Ráfagas en mi dirección. Estampidas. “Eso es FAL”, especula un experto espontáneo. Me retiro hacia Chacao a las 4:00 pm –justo antes de que empiece lo peor de la represión, según me entero después– y solo entonces el gas me irrita las mucosas. Ya los altavoces del Metro anuncian que “la estación de Altamira no presta servicio comercial”: en realidad ninguna estación lo presta, pues ya el Metro no cobra pasaje.

Me despido preocupado de lo que he percibido como una gran feria de la desolación, en la que cunde como candela en gamelote seco el descreimiento en salidas pacíficas y democráticas. Al mismo tiempo, no deja de ser admirable que persista tanta resistencia. Que nos levantemos de nuevo un primero de mayo después de un 30 de abril en el que se saboreó de nuevo la decepción, tras el globo de ensayo de una ilusión forzosamente anclada con piedras.

 

Por Alexis Correia | @alexiscorreia

Cajas selladas

Donde muchos ven cajas yo veo una oportunidad que se cierra. Un espacio que muere. Veo el flujo de la vida continuar con paso indiferente ante otra flor que se marchita: una que adornaba y enriquecía la escena cultural caraqueña.

La Librería Lugar Común abrió sus puertas por primera vez hace siete años. Desde entonces, lo que era un espacio más propio de las calles bonaerenses que de una Caracas cada vez más deprimida devino cadena. Hoy día, existen tres sedes más en Caracas (una en Plaza Venezuela y dos en Las Mercedes), además de una en Mérida y otra en Margarita. Pero ninguna –ninguna– tiene el aura de la primogénita: la de Altamira.

La misma que ahora es solo un montón de cajas selladas.

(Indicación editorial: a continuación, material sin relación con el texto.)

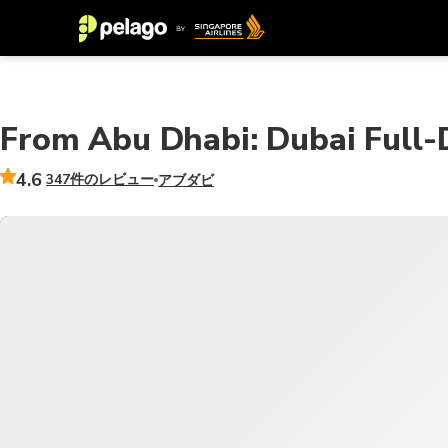
From Abu Dhabi: Dubai Full-
4.6
347件のレビュー
アブダビ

A ver si nos entendemos. En el mismo espacio opaco y desteñido que se muestra en la foto, se realizaron 1.500 eventos gratuitos, talleres y jornadas de discusión. ¿Se entiende? 1.500. Lo que equivale a pasar más de dos tercios del año haciendo mucho más que vender libros. Es decir, había más espacio para el desarrollo intelectual y artístico en ese reducido local que en muchas universidades.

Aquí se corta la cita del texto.